The feeling of sleeping in the middle of nowhere is priceless. It is just you, the cypresses and unlimited land of vine leaves ready to produce the most expensive drops. Breakfasts are seasonally altered with what the everyday production of the area brings you. Time is up and we cannot wait to visit the Val d’Orcia, the region from where the most famous wine cards are taken their name.
We could not have been accused of alcoholism for a late morning wine degustation at Montepulciano. The Sangiovese density here gets greater, the red redder and the flavors wrap your inner self around. We stocked up the car with some bottles and a few dozens of cypresses away we entered Pienza.
The wine in our blood settles down as the sun sets on the hills of Orcia. This is where pecorino cheese is produced and we cannot resist to some testing of focaccia with pecorino taking down the cobbled streets of this lovely little town. We had all heard about the infamous café/bar lying by the corner of via del Cuore and via de l’Amore. The order was already made and we could not tell what is brighter here, the sun or the orange blitz of our spritz’s…La vita e bella we say in chorus and we rest under the spring Italian sun…
Next stop is scheduled for the Sant’Antimo monastery. It is something so special happening here that you cannot miss it. Still wrapped in awe we drive away reaching Montalcino. Visiting the Castello Banfi we get to meet the luxurious bottles of Brunellos which stand in every connoisseur’s bar, that also match our dinner dishes one by one.
It’s dark already and before heading home we all wanted to feel young again. With colourful icecream cones in hand from the local gelateria we made our way to the Piazza del Campo. Sitting on the warm medieval grounds we mixed our dreams, voices, laughs and tears with the ones of so many others experiencing the same magnetic energy exactly the way that the flags meet each other in the skies during the horse races at the Palio di Siena.
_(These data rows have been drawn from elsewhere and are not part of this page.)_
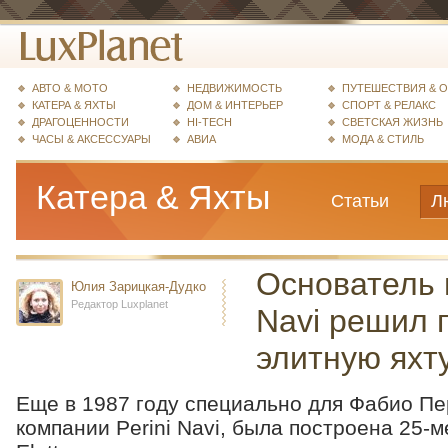
АВТО & МОТО
НЕДВИЖИМОСТЬ
ПУТЕШЕСТВИЯ & 
КАТЕРА & ЯХТЫ
ДОМ & ИНТЕРЬЕР
СПОРТ & РЕЛАКС
ДРАГОЦЕННОСТИ
HI-TECH
СВЕТСКАЯ ЖИЗНЬ
ЧАСЫ & АКСЕССУАРЫ
АВИА
МОДА & СТИЛЬ
Катера & Яхты
Статьи
Л
Основатель 
Юлия Зарицкая-Дудко
Редактор Luxplanet
Navi решил 
элитную яхту
Еще в 1987 году специально для Фабио Пе
компании Perini Navi, была построена 25-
We had to explore more of the city and its magnificent terracottan centro storico the following day. Hand made pasta for lunch and the last panini were all we needed before heading back to Pisa.
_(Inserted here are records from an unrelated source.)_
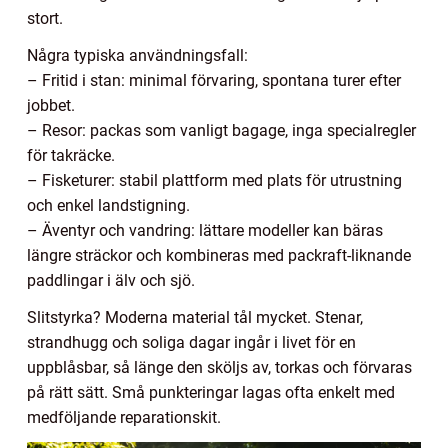
stort.
Några typiska användningsfall:
– Fritid i stan: minimal förvaring, spontana turer efter
jobbet.
– Resor: packas som vanligt bagage, inga specialregler
för takräcke.
– Fisketurer: stabil plattform med plats för utrustning
och enkel landstigning.
– Äventyr och vandring: lättare modeller kan bäras
längre sträckor och kombineras med packraft-liknande
paddlingar i älv och sjö.
Slitstyrka? Moderna material tål mycket. Stenar,
strandhugg och soliga dagar ingår i livet för en
uppblåsbar, så länge den sköljs av, torkas och förvaras
på rätt sätt. Små punkteringar lagas ofta enkelt med
medföljande reparationskit.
Our road trip terminated where it actually started and we flew back to the front end of the wine consumption. …Viva Italia!
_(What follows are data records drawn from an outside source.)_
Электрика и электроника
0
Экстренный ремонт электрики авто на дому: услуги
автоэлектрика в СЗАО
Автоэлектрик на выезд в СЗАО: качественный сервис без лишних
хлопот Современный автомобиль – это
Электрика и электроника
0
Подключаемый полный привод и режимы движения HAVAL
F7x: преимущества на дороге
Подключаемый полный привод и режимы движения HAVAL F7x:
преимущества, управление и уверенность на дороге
- Buca dell'Orafo - set in a cellar by Ponte Vecchio, Tuscan menu at its best.
- Cibreo Ristorante - Local celebrity chef serves the famous T-bone steak, the bistecca alla fiorentina, cooked very rare.
- Il Santino - for prosciutto, cheese and wine on the go.
- I Due Fratellini - pit stop for freshly made paninis on the go
- La Carraia - best gelato by the river ever
- Chianti area
- Val d’Orcia area
- Wine. Espresso. Wine. Spritz. Wine. Repeat.
- Volume - cocktails in a vintage bookshop in the Santo Spirito area where all the hipster Italians hangout
- Rivoire - drink hot chocolate overlooking David in the Piazza della Signoria
- Caffe Fiaschetteria, Montalcino for coffee in an old school lyxurious environment
- Officina Profumo-Farmaceutica di Santa Maria Novella - one of the world’s oldest pharmacies, with handcrafted products in a beautiful, fresco-lined building
- Buy cheese and local products from the small towns. Turn a restaurant reservation down to have a pic-nic in one of these towns. The alfresco feeling is memorable.
- Get lost in every one of the small towns you visit. Take a gelato in hand and sit on the warm medieval stones in the piazzas. Breathe the smells of the wine mixed with the tuscanian landscape.
Visit the region’s websites to see if there is any wine testing event taking place in any of the small villages. Local producers often organise wine testing days in stalls around the small towns and villages.